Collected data
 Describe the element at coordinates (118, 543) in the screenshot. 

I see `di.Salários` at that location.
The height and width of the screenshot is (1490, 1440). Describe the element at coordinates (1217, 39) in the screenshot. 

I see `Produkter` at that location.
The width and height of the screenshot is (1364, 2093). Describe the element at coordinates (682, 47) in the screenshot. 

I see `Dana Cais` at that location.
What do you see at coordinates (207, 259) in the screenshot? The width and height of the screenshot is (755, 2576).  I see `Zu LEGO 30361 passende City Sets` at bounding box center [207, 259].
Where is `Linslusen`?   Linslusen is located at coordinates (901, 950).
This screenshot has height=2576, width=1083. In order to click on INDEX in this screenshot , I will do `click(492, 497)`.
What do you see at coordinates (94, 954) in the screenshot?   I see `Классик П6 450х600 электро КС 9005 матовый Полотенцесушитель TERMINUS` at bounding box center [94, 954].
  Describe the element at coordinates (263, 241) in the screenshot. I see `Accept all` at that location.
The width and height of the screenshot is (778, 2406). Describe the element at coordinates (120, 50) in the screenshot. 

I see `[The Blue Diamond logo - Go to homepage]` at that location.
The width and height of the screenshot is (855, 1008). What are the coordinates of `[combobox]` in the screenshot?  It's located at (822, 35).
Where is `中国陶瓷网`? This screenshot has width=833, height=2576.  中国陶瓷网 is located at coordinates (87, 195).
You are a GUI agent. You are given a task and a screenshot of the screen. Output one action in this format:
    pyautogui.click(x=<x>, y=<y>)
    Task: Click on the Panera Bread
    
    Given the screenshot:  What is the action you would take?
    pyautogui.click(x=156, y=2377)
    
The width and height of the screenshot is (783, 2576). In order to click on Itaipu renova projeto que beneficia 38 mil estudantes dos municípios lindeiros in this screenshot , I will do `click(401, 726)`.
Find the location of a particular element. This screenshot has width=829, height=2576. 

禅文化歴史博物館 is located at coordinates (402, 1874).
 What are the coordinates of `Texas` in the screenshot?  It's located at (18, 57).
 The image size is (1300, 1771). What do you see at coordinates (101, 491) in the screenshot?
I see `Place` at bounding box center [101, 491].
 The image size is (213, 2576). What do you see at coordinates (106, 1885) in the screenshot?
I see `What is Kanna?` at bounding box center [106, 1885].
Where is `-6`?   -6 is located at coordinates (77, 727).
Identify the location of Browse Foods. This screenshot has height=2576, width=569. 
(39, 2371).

== Problem to solve ==
Quote each line above in full, word for word.

== Exercise solution ==
 Describe the element at coordinates (118, 543) in the screenshot. 

I see `di.Salários` at that location.
The height and width of the screenshot is (1490, 1440). Describe the element at coordinates (1217, 39) in the screenshot. 

I see `Produkter` at that location.
The width and height of the screenshot is (1364, 2093). Describe the element at coordinates (682, 47) in the screenshot. 

I see `Dana Cais` at that location.
What do you see at coordinates (207, 259) in the screenshot? The width and height of the screenshot is (755, 2576).  I see `Zu LEGO 30361 passende City Sets` at bounding box center [207, 259].
Where is `Linslusen`?   Linslusen is located at coordinates (901, 950).
This screenshot has height=2576, width=1083. In order to click on INDEX in this screenshot , I will do `click(492, 497)`.
What do you see at coordinates (94, 954) in the screenshot?   I see `Классик П6 450х600 электро КС 9005 матовый Полотенцесушитель TERMINUS` at bounding box center [94, 954].
  Describe the element at coordinates (263, 241) in the screenshot. I see `Accept all` at that location.
The width and height of the screenshot is (778, 2406). Describe the element at coordinates (120, 50) in the screenshot. 

I see `[The Blue Diamond logo - Go to homepage]` at that location.
The width and height of the screenshot is (855, 1008). What are the coordinates of `[combobox]` in the screenshot?  It's located at (822, 35).
Where is `中国陶瓷网`? This screenshot has width=833, height=2576.  中国陶瓷网 is located at coordinates (87, 195).
You are a GUI agent. You are given a task and a screenshot of the screen. Output one action in this format:
    pyautogui.click(x=<x>, y=<y>)
    Task: Click on the Panera Bread
    
    Given the screenshot:  What is the action you would take?
    pyautogui.click(x=156, y=2377)
    
The width and height of the screenshot is (783, 2576). In order to click on Itaipu renova projeto que beneficia 38 mil estudantes dos municípios lindeiros in this screenshot , I will do `click(401, 726)`.
Find the location of a particular element. This screenshot has width=829, height=2576. 

禅文化歴史博物館 is located at coordinates (402, 1874).
 What are the coordinates of `Texas` in the screenshot?  It's located at (18, 57).
 The image size is (1300, 1771). What do you see at coordinates (101, 491) in the screenshot?
I see `Place` at bounding box center [101, 491].
 The image size is (213, 2576). What do you see at coordinates (106, 1885) in the screenshot?
I see `What is Kanna?` at bounding box center [106, 1885].
Where is `-6`?   -6 is located at coordinates (77, 727).
Identify the location of Browse Foods. This screenshot has height=2576, width=569. 
(39, 2371).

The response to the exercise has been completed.